▶ **Exercise**:
Gather every line from the entries below that includes "Office".
+++ Data to process +++
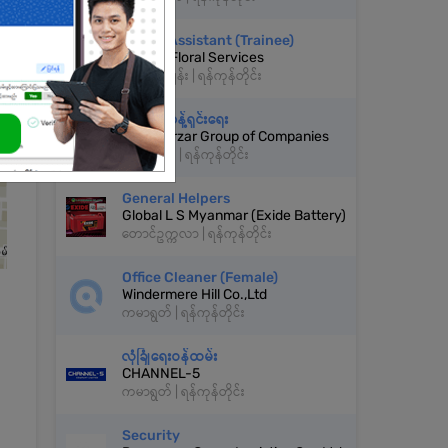
Florist Assistant (Trainee)
ANGEL Floral Services
သင်္ဃန်းကျွန်း | ရန်ကုန်တိုင်း
Office သန့်ရှင်းရေး
Danayarzar Group of Companies
မရမ်းကုန်း | ရန်ကုန်တိုင်း
General Helpers
Global L S Myanmar (Exide Battery)
တောင်ဥက္ကလာ | ရန်ကုန်တိုင်း
Office Cleaner (Female)
Windermere Hill Co.,Ltd
ကမာရွတ် | ရန်ကုန်တိုင်း
လုံခြုံရေးဝန်ထမ်း
CHANNEL-5
ကမာရွတ် | ရန်ကုန်တိုင်း
Security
+++
▶ **Result**:
Office သန့်ရှင်းရေး
Office Cleaner (Female)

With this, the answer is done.